Supplied material:
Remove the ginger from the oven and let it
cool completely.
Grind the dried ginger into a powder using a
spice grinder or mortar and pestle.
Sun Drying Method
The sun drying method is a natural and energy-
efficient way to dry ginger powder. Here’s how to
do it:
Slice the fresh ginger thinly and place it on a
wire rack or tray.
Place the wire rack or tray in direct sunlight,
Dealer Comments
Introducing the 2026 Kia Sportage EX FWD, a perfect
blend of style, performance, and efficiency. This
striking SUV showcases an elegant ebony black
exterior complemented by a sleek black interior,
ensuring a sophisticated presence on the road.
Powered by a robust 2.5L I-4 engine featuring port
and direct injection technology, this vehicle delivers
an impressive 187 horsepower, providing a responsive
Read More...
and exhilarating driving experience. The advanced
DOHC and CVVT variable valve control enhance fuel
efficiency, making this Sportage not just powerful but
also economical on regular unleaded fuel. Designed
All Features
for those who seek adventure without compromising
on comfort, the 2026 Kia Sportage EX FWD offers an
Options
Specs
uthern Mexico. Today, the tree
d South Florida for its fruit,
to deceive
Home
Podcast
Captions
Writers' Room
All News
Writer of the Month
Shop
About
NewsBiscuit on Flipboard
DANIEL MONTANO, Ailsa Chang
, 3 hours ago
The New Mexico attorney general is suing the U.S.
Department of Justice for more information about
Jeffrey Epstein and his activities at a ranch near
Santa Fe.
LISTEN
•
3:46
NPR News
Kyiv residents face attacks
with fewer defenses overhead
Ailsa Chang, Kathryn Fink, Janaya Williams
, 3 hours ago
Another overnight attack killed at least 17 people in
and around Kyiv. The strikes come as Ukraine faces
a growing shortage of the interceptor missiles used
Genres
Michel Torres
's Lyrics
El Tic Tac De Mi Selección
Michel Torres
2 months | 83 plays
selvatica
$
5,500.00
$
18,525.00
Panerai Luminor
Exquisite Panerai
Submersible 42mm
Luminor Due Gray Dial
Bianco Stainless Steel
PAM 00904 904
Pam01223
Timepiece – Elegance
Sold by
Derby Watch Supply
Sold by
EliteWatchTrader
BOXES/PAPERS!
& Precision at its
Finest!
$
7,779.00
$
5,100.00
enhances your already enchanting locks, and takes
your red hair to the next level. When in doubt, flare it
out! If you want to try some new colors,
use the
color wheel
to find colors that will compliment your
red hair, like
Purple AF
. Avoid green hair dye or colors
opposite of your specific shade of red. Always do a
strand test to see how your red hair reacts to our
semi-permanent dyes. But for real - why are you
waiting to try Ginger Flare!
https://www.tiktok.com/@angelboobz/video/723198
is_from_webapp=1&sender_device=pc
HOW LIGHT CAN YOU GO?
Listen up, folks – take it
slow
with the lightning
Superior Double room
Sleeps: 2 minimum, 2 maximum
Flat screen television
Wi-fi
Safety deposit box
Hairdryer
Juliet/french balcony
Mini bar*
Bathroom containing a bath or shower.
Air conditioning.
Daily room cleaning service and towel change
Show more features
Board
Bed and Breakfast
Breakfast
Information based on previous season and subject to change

---

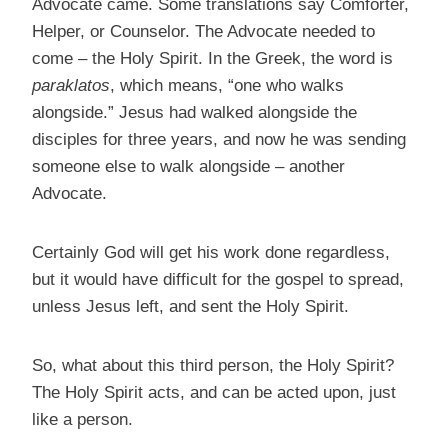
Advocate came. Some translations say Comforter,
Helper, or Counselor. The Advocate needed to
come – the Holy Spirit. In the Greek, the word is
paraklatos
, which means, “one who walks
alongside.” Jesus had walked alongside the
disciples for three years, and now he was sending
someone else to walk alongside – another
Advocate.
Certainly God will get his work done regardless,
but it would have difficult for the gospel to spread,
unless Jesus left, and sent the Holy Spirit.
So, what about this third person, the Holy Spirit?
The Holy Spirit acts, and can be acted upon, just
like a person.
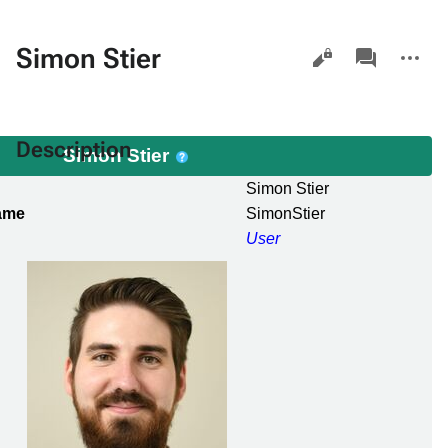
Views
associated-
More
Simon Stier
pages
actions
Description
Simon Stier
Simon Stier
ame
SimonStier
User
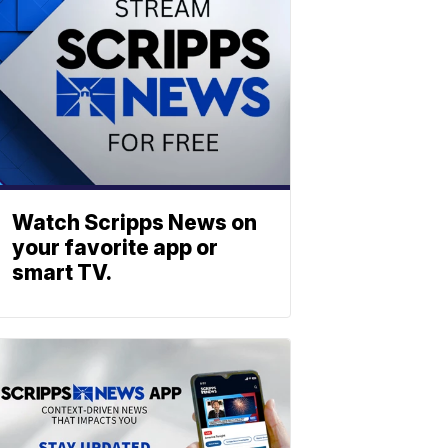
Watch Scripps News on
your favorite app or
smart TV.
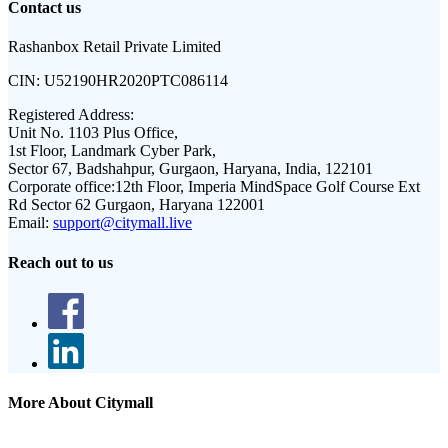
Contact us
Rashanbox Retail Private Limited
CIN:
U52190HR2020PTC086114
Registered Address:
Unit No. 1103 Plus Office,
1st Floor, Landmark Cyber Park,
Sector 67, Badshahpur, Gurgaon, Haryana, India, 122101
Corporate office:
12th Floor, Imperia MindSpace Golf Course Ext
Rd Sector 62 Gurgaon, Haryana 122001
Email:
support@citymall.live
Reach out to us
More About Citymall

...

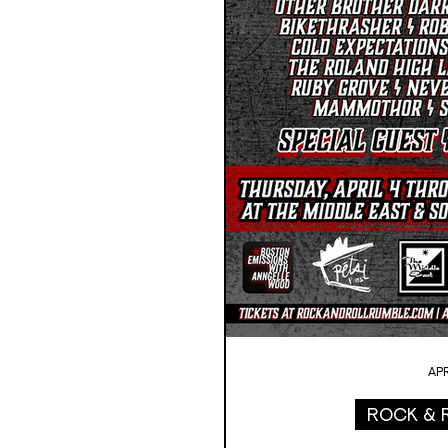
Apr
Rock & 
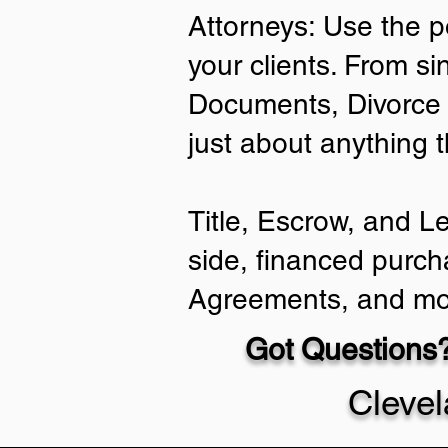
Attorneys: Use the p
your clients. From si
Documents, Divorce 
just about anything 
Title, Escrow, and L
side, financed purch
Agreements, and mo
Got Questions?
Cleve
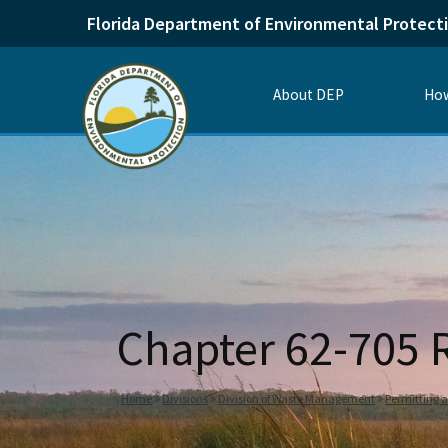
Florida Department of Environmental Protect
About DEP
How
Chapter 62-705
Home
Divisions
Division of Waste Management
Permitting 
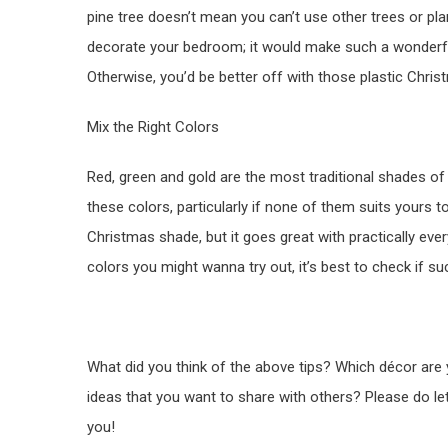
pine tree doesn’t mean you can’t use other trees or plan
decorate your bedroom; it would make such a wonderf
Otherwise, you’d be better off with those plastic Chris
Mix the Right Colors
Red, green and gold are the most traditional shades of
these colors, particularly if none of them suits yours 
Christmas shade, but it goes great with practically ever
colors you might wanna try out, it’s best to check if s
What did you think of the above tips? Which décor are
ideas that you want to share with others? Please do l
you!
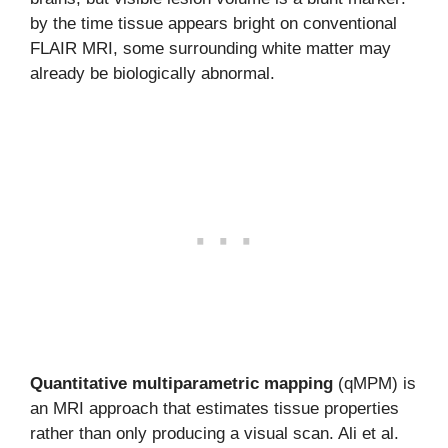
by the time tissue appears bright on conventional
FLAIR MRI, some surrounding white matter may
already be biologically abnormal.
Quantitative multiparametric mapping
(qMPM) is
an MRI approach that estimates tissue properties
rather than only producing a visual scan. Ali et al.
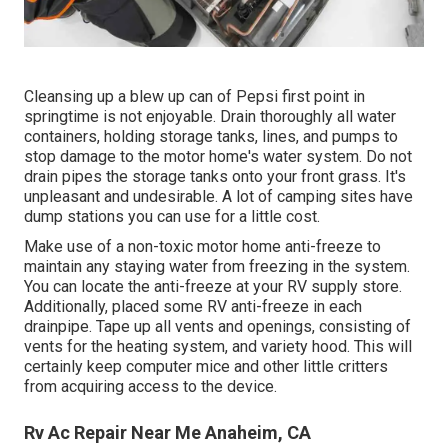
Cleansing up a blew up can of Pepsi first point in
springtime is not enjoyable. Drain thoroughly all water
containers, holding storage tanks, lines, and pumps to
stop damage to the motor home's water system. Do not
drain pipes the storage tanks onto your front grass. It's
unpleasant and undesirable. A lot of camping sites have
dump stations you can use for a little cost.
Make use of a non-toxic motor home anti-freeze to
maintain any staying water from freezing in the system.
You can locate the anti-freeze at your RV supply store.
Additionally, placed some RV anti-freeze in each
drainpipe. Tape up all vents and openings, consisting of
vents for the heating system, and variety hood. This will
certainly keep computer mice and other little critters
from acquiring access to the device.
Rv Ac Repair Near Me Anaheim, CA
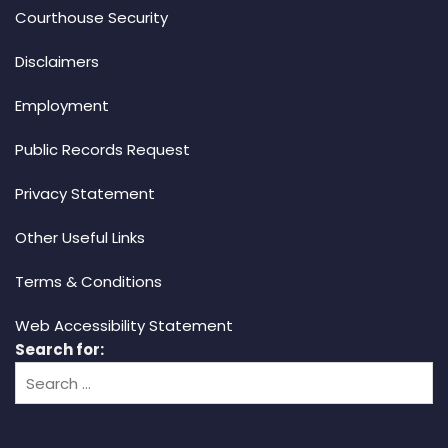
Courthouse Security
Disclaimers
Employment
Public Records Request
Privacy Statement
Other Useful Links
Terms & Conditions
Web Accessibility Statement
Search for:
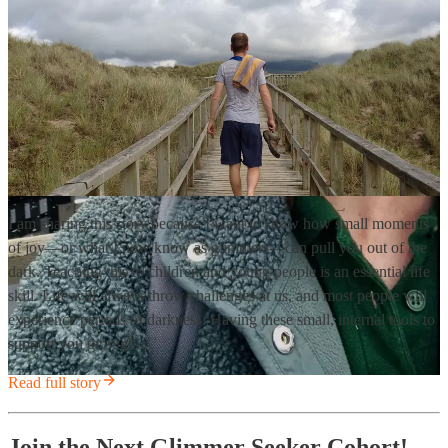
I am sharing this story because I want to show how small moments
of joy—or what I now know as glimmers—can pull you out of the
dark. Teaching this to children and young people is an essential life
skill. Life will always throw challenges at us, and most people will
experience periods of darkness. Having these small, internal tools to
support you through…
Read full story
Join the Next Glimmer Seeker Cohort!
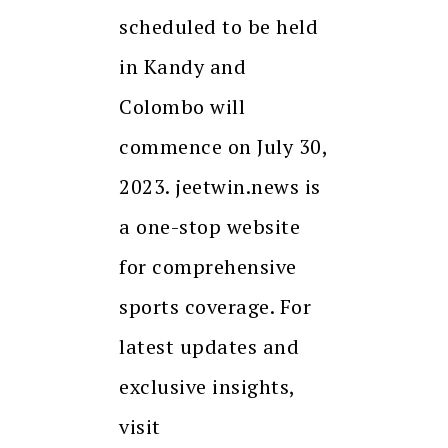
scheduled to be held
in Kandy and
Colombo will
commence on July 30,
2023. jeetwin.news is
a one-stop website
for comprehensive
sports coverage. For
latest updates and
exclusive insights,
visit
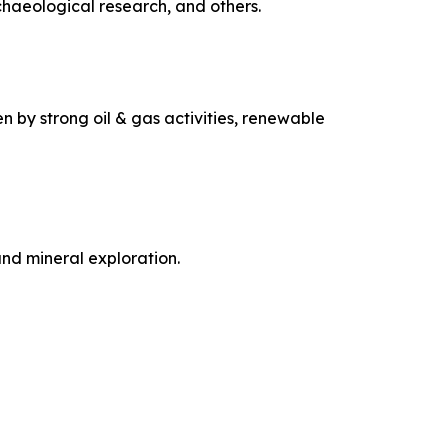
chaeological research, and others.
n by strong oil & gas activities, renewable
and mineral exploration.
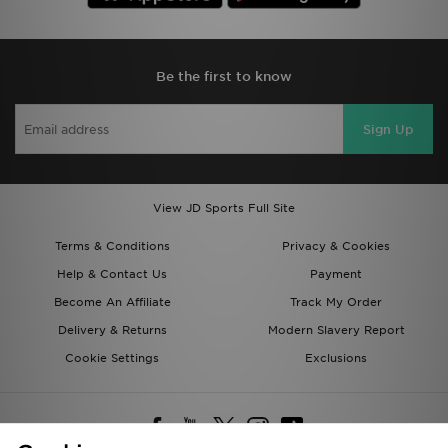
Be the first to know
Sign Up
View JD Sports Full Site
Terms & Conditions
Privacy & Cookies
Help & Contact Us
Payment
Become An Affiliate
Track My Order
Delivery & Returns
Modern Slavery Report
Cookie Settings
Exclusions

Task brief: Look through the entries above and copy each line that has "vents" in it.

Response:
drainpipe. Tape up all vents and openings, consisting of
vents for the heating system, and variety hood. This will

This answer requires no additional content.